The history of the Lower Dolores River Valley in southwestern Colorado achieves this historical synthesis. The four essays show how the rugged land itself shaped the valley's past and will determine its future. The very geographical factors which hindered permanent settlement—steep canyon walls, high altitude and poor soil—have today attracted the intense interest of Bureau of Reclamation hydrologists as an ideal site for a storage reservoir.

Duane Smith in his overview, "Valley of the River of Sorrows," traces the slow, yet methodical, historical progress of the valley. Although initially explored by the Franciscan Dominguez-Escalante expedition of 1776, the valley was destined to languish almost a century before settlement. Yet, assured of a thriving market for their goods in the nearby mining community of Rico, a dependable transportation network and psychological security with the removal of the Ute Indians, pioneers began homesteading the valley in the 1870's and 1880's.

The three essays which follow that of Smith's examine in greater detail the significant historical events and themes within the valley. While settlers south of Dolores lamented the limited acreage available for farming, their neighbors in the adjacent Montezuma Valley faced an even greater challenge. The valley lacked water. Maureen Gerhold illustrates how frontier initiative and technology succeeded in bringing water to the fertile Montezuma Valley. Organized by James W. Hanna, the Montezuma Irrigation System channeled water from the Dolores River through a steep divide by blasting, drilling and excavating a 5,400 foot tunnel and a 4,000 foot "Great Cut." The system represents one of the earliest large-scale, privately funded and continuously operating irrigation projects in the southwestern United States.

Settlement of the lower river valley followed a familiar Western pattern.
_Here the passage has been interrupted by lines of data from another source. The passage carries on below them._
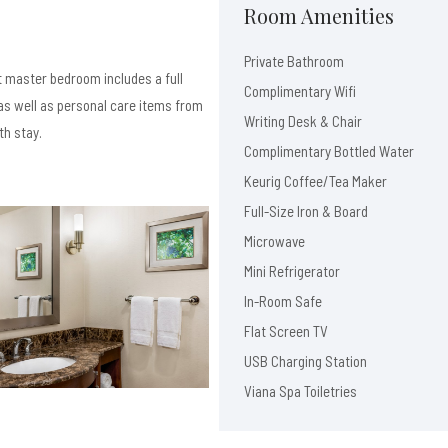
Room Amenities
Private Bathroom
 master bedroom includes a full
Complimentary Wifi
s well as personal care items from
Writing Desk & Chair
th stay.
Complimentary Bottled Water
Keurig Coffee/Tea Maker
Full-Size Iron & Board
Microwave
Mini Refrigerator
In-Room Safe
Flat Screen TV
USB Charging Station
Viana Spa Toiletries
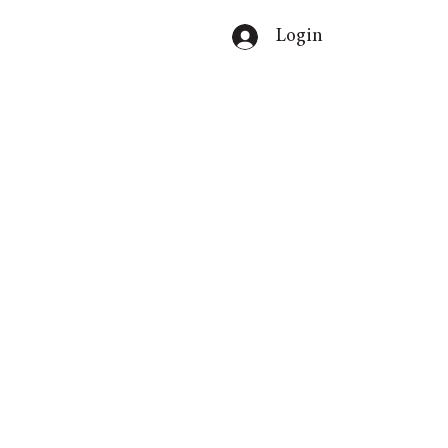
Login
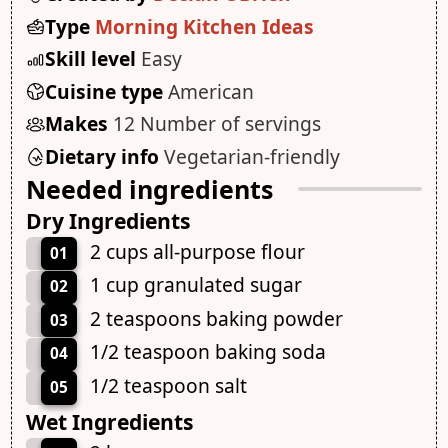
Type
Morning Kitchen Ideas
Skill level
Easy
Cuisine type
American
Makes
12 Number of servings
Dietary info
Vegetarian-friendly
Needed ingredients
Dry Ingredients
2 cups all-purpose flour
01
1 cup granulated sugar
02
2 teaspoons baking powder
03
1/2 teaspoon baking soda
04
1/2 teaspoon salt
05
Wet Ingredients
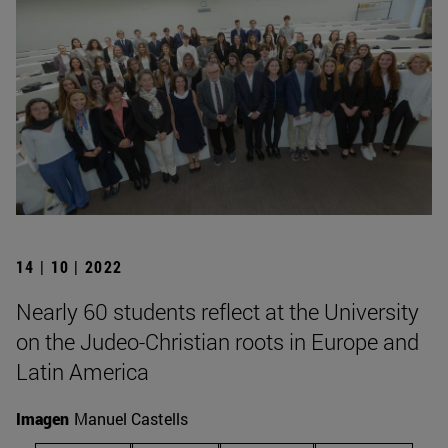
14 | 10 | 2022
Nearly 60 students reflect at the University
on the Judeo-Christian roots in Europe and
Latin America
Imagen
Manuel Castells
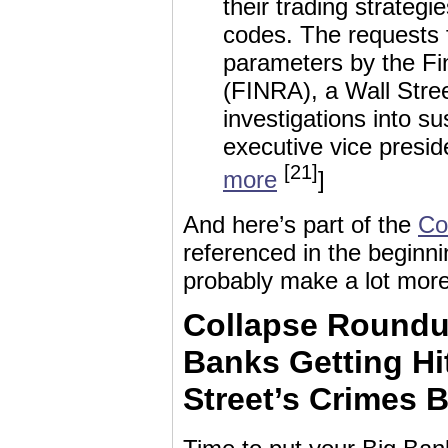
their trading strateg
codes. The requests 
parameters by the Fin
(FINRA), a Wall Stree
investigations into su
executive vice presid
[21]
more
]
And here’s part of the
Co
referenced in the beginnin
probably make a lot mor
Collapse Roundu
Banks Getting Hit
Street’s Crimes 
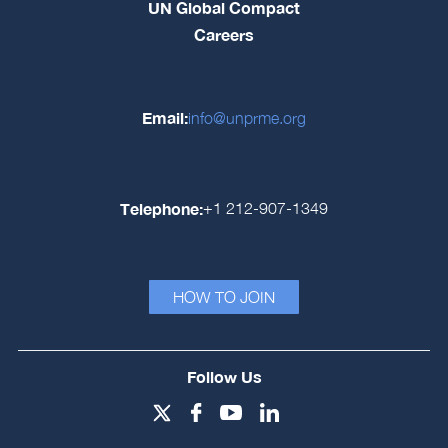
UN Global Compact
Careers
Email:
info@unprme.org
Telephone:
+1 212-907-1349
HOW TO JOIN
Follow Us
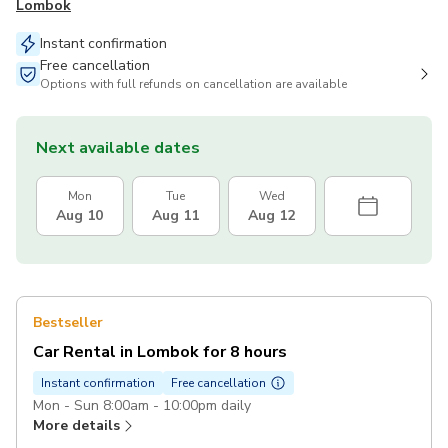
Lombok
Instant confirmation
Free cancellation
Options with full refunds on cancellation are available
Next available dates
Mon
Tue
Wed
Aug 10
Aug 11
Aug 12
Bestseller
Car Rental in Lombok for 8 hours
Instant confirmation
Free cancellation
Mon - Sun 8:00am - 10:00pm daily
More details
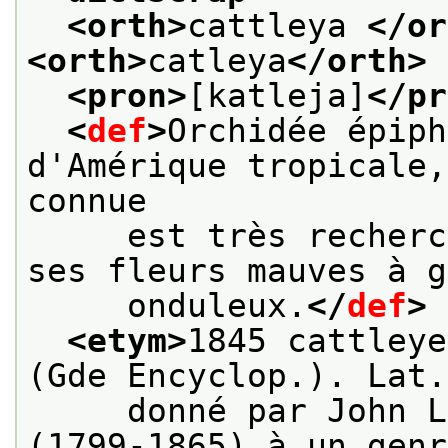
<orth>
cattleya 
</or
<orth>
catleya
</orth>
<pron>
[katleja]
</pr
<
def
>
Orchidée épiph
d'Amérique tropicale,
connue
     est très recherc
ses fleurs mauves à g
     onduleux.
</
def
>
<etym>
1845 cattleye
(Gde Encyclop.). Lat.
     donné par John L
(1799-1865) à un genr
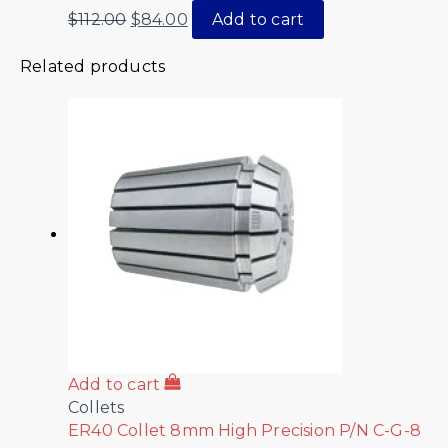
$
112.00
$
84.00
Add to cart
Related products
Add to cart
Collets
ER40 Collet 8mm High Precision P/N C-G-8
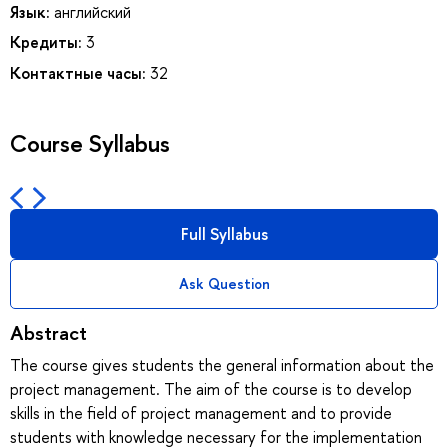
Язык:
английский
Кредиты:
3
Контактные часы:
32
Course Syllabus
Full Syllabus
Ask Question
Abstract
The course gives students the general information about the
project management. The aim of the course is to develop
skills in the field of project management and to provide
students with knowledge necessary for the implementation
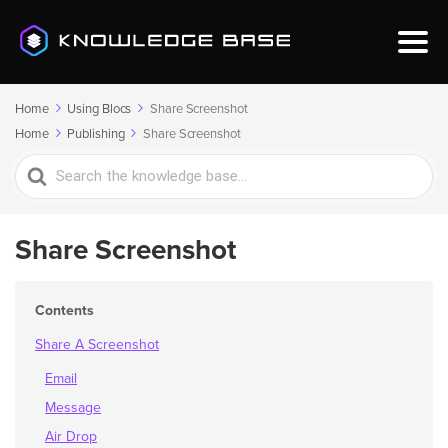
Home
Using Blocs
Share Screenshot
Home
Publishing
Share Screenshot
Search
For
Share Screenshot
Contents
Share A Screenshot
Email
Message
Air Drop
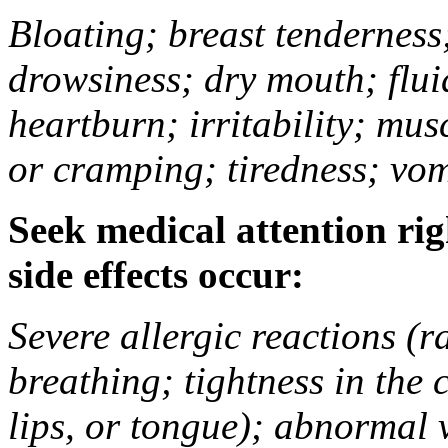
Bloating; breast tenderness;
drowsiness; dry mouth; flui
heartburn; irritability; mu
or cramping; tiredness; vom
Seek medical attention rig
side effects occur:
Severe allergic reactions (ra
breathing; tightness in the 
lips, or tongue); abnormal 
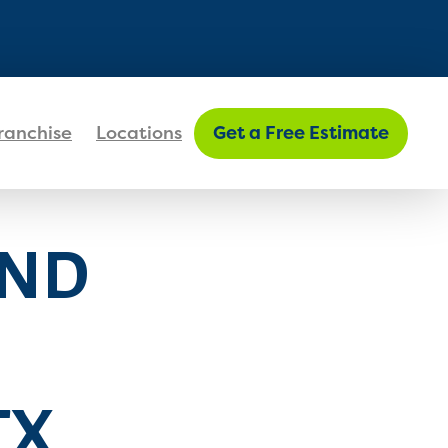
FIND MY LOCATION
ranchise
Locations
Get a Free Estimate
AND
TX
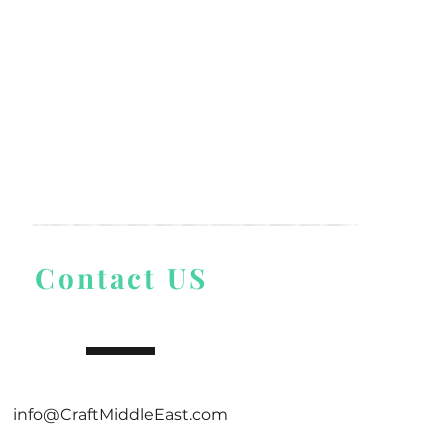
Contact US
info@CraftMiddleEast.com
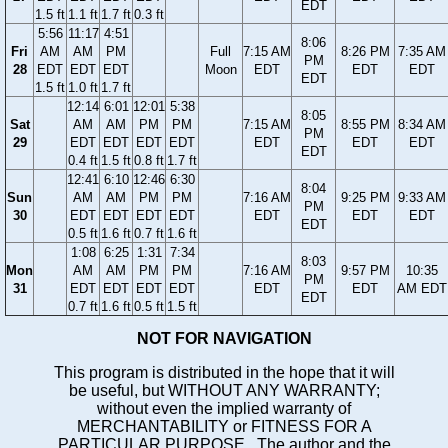
EDT
1.5 ft
1.1 ft
1.7 ft
0.3 ft
5:56
11:17
4:51
8:06
Fri
AM
AM
PM
Full
7:15 AM
8:26 PM
7:35 AM
PM
28
EDT
EDT
EDT
Moon
EDT
EDT
EDT
EDT
1.5 ft
1.0 ft
1.7 ft
12:14
6:01
12:01
5:38
8:05
Sat
AM
AM
PM
PM
7:15 AM
8:55 PM
8:34 AM
PM
29
EDT
EDT
EDT
EDT
EDT
EDT
EDT
EDT
0.4 ft
1.5 ft
0.8 ft
1.7 ft
12:41
6:10
12:46
6:30
8:04
Sun
AM
AM
PM
PM
7:16 AM
9:25 PM
9:33 AM
PM
30
EDT
EDT
EDT
EDT
EDT
EDT
EDT
EDT
0.5 ft
1.6 ft
0.7 ft
1.6 ft
1:08
6:25
1:31
7:34
8:03
Mon
AM
AM
PM
PM
7:16 AM
9:57 PM
10:35
PM
31
EDT
EDT
EDT
EDT
EDT
EDT
AM EDT
EDT
0.7 ft
1.6 ft
0.5 ft
1.5 ft
NOT FOR NAVIGATION
This program is distributed in the hope that it will
be useful, but WITHOUT ANY WARRANTY;
without even the implied warranty of
MERCHANTABILITY or FITNESS FOR A
PARTICULAR PURPOSE. The author and the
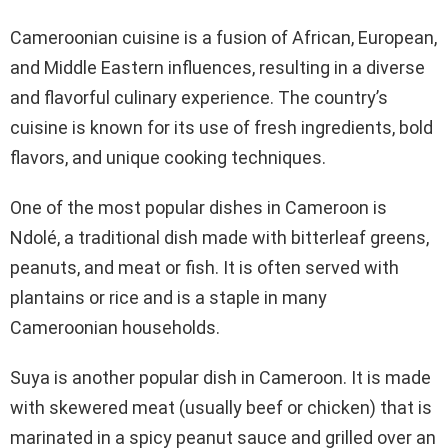
Cameroonian cuisine is a fusion of African, European,
and Middle Eastern influences, resulting in a diverse
and flavorful culinary experience. The country’s
cuisine is known for its use of fresh ingredients, bold
flavors, and unique cooking techniques.
One of the most popular dishes in Cameroon is
Ndolé, a traditional dish made with bitterleaf greens,
peanuts, and meat or fish. It is often served with
plantains or rice and is a staple in many
Cameroonian households.
Suya is another popular dish in Cameroon. It is made
with skewered meat (usually beef or chicken) that is
marinated in a spicy peanut sauce and grilled over an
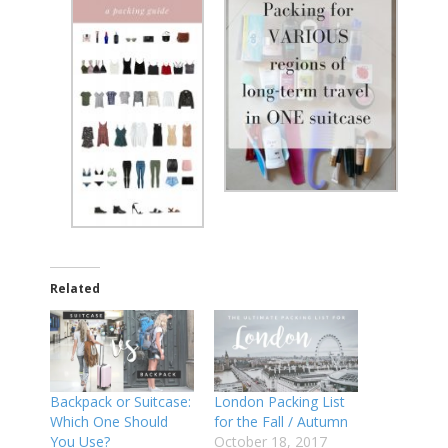
Related
Backpack or Suitcase:
London Packing List
Which One Should
for the Fall / Autumn
You Use?
October 18, 2017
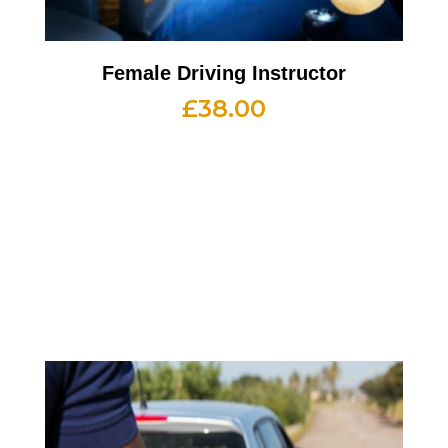
Female Driving Instructor
£
38.00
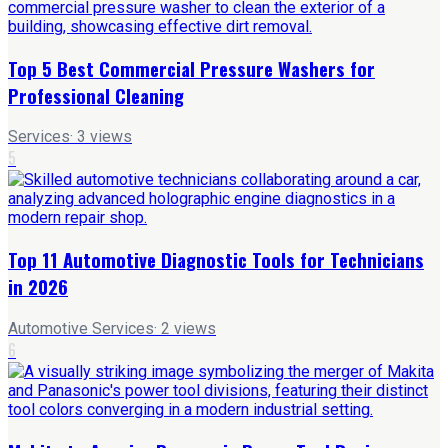
Top 5 Best Commercial Pressure Washers for
Professional Cleaning
Services
·
3
views
5
Top 11 Automotive Diagnostic Tools for Technicians
in 2026
Automotive Services
·
2
views
6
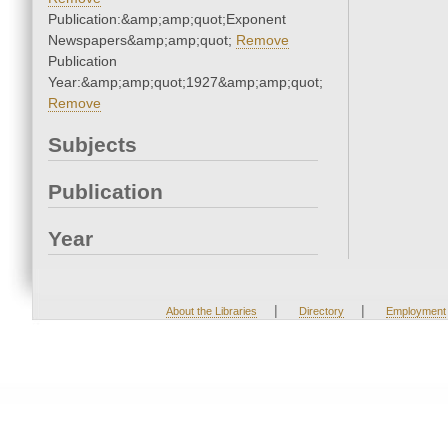
Publication:&amp;amp;quot;Exponent
Newspapers&amp;amp;quot;
Remove
Publication
Year:&amp;amp;quot;1927&amp;amp;quot;
Remove
Subjects
Publication
Year
|
|
About the Libraries
Directory
Employment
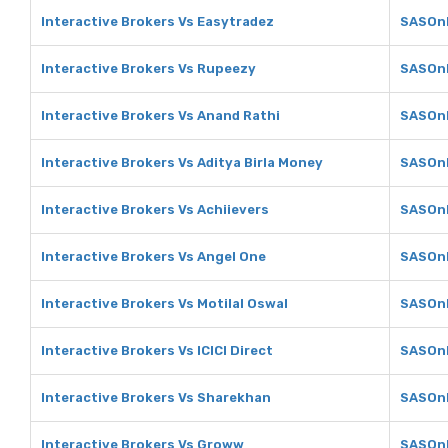
Interactive Brokers Vs Easytradez
SASOnl
Interactive Brokers Vs Rupeezy
SASOnl
Interactive Brokers Vs Anand Rathi
SASOnl
Interactive Brokers Vs Aditya Birla Money
SASOnl
Interactive Brokers Vs Achiievers
SASOnl
Interactive Brokers Vs Angel One
SASOnl
Interactive Brokers Vs Motilal Oswal
SASOnl
Interactive Brokers Vs ICICI Direct
SASOnli
Interactive Brokers Vs Sharekhan
SASOnl
Interactive Brokers Vs Groww
SASOnl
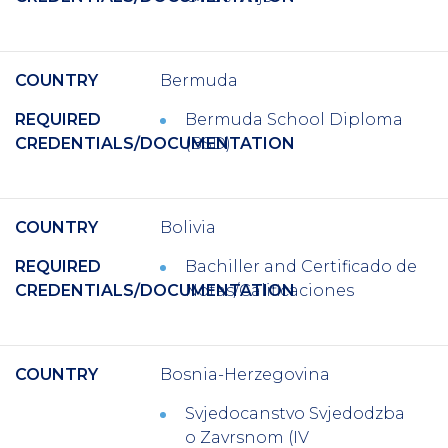
COUNTRY
Bermuda
REQUIRED
Bermuda School Diploma
CREDENTIALS/DOCUMENTATION
(BSD)
COUNTRY
Bolivia
REQUIRED
Bachiller
and
Certificado de
CREDENTIALS/DOCUMENTATION
Notas/Calificaciones
COUNTRY
Bosnia-Herzegovina
Svjedocanstvo Svjedodzba
o Zavrsnom (IV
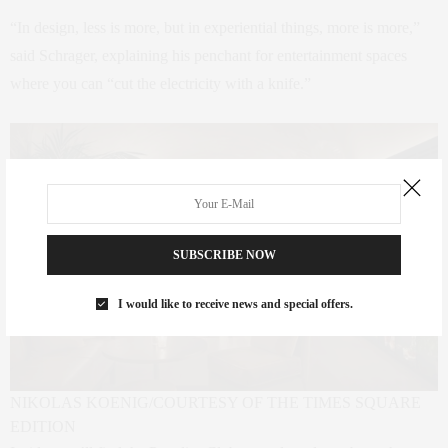
“In design, less is more, but in experiential things, more is more,”
said Schrager, explaining his penchant for entertainment spaces
where you can “cut the electricity with a knife.”
SUBSCRIBE NOW
I would like to receive news and special offers.
NIKOLAS KOENIG/COURTESY OF THE TIMES SQUARE
EDITION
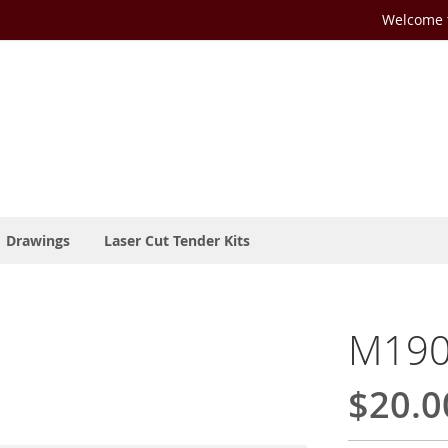
Welcome t
Drawings
Laser Cut Tender Kits
M190
$20.0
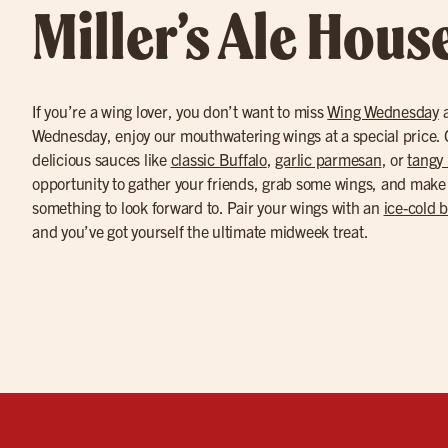
Miller’s Ale Hous
If you’re a wing lover, you don’t want to miss
Wing Wednesday
a
Wednesday, enjoy our mouthwatering wings at a special price. C
delicious sauces like
classic Buffalo
,
garlic parmesan
, or
tangy
opportunity to gather your friends, grab some wings, and make
something to look forward to. Pair your wings with an
ice-cold 
and you’ve got yourself the ultimate midweek treat.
Hyperbole and frontier "boosterism" were soon stripped away, leaving harsh reality. In the third essay, Linda Dishman relates how pioneers overcame isolation and the limitations of the land itself; their determination punctuated with the continuation of homesteading even after passage of the Taylor Grazing Act of 1934 which severely curtailed homesteading in the West.

Although agriculture was fated to remain small-scale, the New Mexico Lumber Company's milling operation at McPhee grew at an astounding rate. In the final essay, Lisa Mausolf traces the birth, growth and eventual demise of the company town of McPhee. Founded in 1924, the company town soon became Colorado's most productive lumber operation. Capitalizing on the successful purchase of four million board feet of timber within Montezuma National Forest, the lumber company constructed its mill and town five miles south of Dolores. Like many industrialists locating their companies in isolated rural areas, William McPhee chose to build a company town to house his employees and to attract a more stable work force. The town featured a large stone mill, ethnically segregated housing for more than 1400 employees and the last logging railroad in southwestern Colorado.

The sounds historically associated with the New Mexico Lumber Company mill and town no longer echo through the river valley; and, only skeletal frames of the once numerous homesteads remain scattered along the river valley. The Bureau of Reclamation will build a large reservoir, flooding the valley in order to store the river's waters. By so doing, the Bureau will realize the aspirations held by those first, farsighted entrepreneurs who more than a century earlier, began construction of the Montezuma Valley Irrigation System. The historical essays, photographs and architectural drawings which follow will hopefully provide a lasting testimony to those hardworking pioneers who settled the Lower Dolores River Valley.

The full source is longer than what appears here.